Step 4: Match QA/QC#
For reference, the descriptions on this page cover the code in qa_qc.py
Once the matching is complete some Quality Assessment (QA) and Quality Control (QC) are performed. Some data products are also produced to aid in future manual data assessment. Future additions to this section are likely as issues are identified through manual editing.
Line Links#
The first product that is produced at this stage of the process is the creation of a line dataset that starts at the address point and ends at the representative point of the building it is matched to. This makes it easy to visually distinguish the number and quality of matches associated with any given address point or building.

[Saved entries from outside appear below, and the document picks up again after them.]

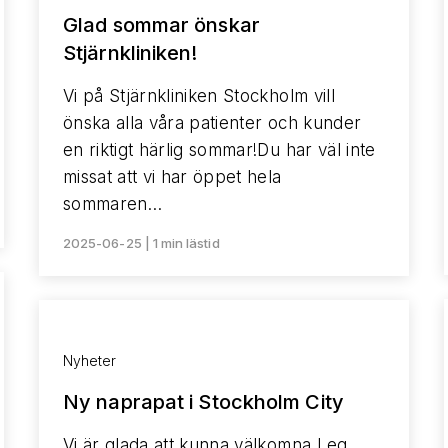
Glad sommar önskar
Stjärnkliniken!
Vi på Stjärnkliniken Stockholm vill
önska alla våra patienter och kunder
en riktigt härlig sommar!Du har väl inte
missat att vi har öppet hela
sommaren…
2025-06-25 | 1 min lästid
Nyheter
Ny naprapat i Stockholm City
Vi är glada att kunna välkomna Leg.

These lines also serve to highlight areas where potential matches have been missed by the matching process.
The process for creating the line links is as follows:
Load the matched address points (output from the matching step) and the cleaned address points (output from the cleaning step) into geodataframes.
For each point in the matched address points extract matched point geometry and the original point geometry and use them as the start point and end point of the new shapely LineString object
Set the newly created LineString as the geometry.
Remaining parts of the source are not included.